Yes, the Big Sixteen Network and the hypothetical PacTexas-16 Network would both make money hand over fist, and that’s what this is all about, of course. But would they make so much money that the SEC would have to act immediately in response? Now? Before the summer’s even out? Remember that a giant pile of money divided 16 ways doesn’t go quite as far as a giant pile of money divided 12 ways. The other super-conferences’ giant pile will have to be quite a bit larger than the SEC’s to make the payola equal. (I swear, I finish this post, I schedule it for posting, and only then do I see that Dr. Saturday has already addressed this particular financial issue.–ed.)

Thanks to the SEC’s anchor of a fixed TV contract–a decision that looks worse by the day, no matter what Mike Slive might say about local TV-slash-multimedia rights–eventually that pile will be large enough to equal and surpass what the SEC is paying out. The Big Ten already distributed somewhere in the neighborhood of $3 million more to its schools than the SEC did this past year. But after the expansion, those figures are going to be roughly equal until the TV deal starts really opening up the financial floodgates … and even if they aren’t, it would be a long time before they translate into a competitive advantage.

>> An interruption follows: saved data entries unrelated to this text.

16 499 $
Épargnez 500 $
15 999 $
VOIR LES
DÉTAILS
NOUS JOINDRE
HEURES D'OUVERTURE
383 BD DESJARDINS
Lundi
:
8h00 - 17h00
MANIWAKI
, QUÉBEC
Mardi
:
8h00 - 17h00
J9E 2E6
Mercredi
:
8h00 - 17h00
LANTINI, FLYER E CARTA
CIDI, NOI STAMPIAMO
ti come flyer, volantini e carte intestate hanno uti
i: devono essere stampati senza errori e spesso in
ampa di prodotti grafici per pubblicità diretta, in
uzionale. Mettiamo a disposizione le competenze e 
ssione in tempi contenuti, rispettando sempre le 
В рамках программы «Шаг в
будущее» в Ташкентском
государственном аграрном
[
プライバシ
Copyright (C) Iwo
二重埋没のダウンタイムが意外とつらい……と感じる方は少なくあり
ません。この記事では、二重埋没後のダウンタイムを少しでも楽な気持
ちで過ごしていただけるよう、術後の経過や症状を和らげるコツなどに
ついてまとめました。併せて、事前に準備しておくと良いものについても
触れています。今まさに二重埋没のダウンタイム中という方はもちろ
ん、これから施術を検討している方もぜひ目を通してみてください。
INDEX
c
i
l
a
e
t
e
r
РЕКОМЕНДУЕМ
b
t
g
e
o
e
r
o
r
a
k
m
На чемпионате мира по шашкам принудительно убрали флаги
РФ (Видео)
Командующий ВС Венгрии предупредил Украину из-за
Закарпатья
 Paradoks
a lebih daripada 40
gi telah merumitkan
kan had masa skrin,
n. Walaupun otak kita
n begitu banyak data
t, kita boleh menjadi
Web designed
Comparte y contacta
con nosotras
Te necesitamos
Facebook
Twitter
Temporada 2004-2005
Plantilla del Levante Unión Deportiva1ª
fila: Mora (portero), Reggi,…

Given that the SEC has lots of other advantages of their own–recruiting geography, greater ancillary revenue streams, more national “cachet”–there’s no need to rush into expansion. Let the other guys see if this 16-team business really works. See exactly how much money they’re squeezing out of their TV deals, how much they’re going to make in the future, what target the SEC will have to hit when they inevitably try to renegotiate with CBS and ESPN. Since the SEC isn’t going to take on dead weight like Texas Tech and Baylor, Texas isn’t in the picture, and none of the SEC’s potential targets–Florida St., Clemson, Georgia Tech, Virginia Tech–are going anywhere. They’ll wait. The SEC can wait.

So why not wait? I know expansion is exciting and all, but we don’t want it. It means even fewer games against Florida and Tennessee. It means a possible disruption of the good thing we’ve got these days with LSU and Arkansas. It means reorienting–again–what it means to be an SEC member and an even further distancing the league from its history. We still don’t have any idea whether a 16-team superconference would even work.

So: it won’t surprise me if eventually the financial realities force the SEC to keep up with the Joneses, but this is one case where I’m perfectly fine letting other leagues take the lead.

— If you missed it, the league decided to leave the SEC hoops tournament alone and continue seeding based on the division standings rather than overall SEC record.

This is transparently stupid. For Tennessee to have to play a first-round game for the right to play an Ole Miss team 1. with a worse SEC record 2. against a weaker SEC schedule is 3. a joke. Divisional emphasis makes sense for football or maybe other low-number-of-games sports, but not here. It should be changed.

— You’ve probably heard by now, but Miss. St. gets to keep their cowbells, thanks in large part to Jay Jacobs of all people sticking up for them. Which I’m actually kind of OK with–I don’t care if State gets their cowbells or not (I know some Auburn fans find them an aggravation and unfair, but it’s State), and now those guys owe us one big time. I’ll be surprised if Mullen opens his mouth about our recruiting tactics again anytime soon.

More Jacobs news: he’s on the SEC’s Executive Committee, the only A.D. among its seven members. I don’t know what the Executive Committee does, exactly, but it can’t hurt.

Compare and contrast Mike Slive on the baseball tournament site and the football championship game site:

“Hoover does a terrific job.” He said the SEC still will explore alternatives and will bring different scenarios to the ADs for a vote during the fall …

Football? “The game is extraordinarily successful in Atlanta. We have no intention of moving it out of Atlanta.”

I’d rather see the baseball tournament stay in Hoover just because it’s good for the Birmingham area and all, but otherwise, no feeling one way or the other; I just think it’s pretty obvious which site is more likely to change in the near future.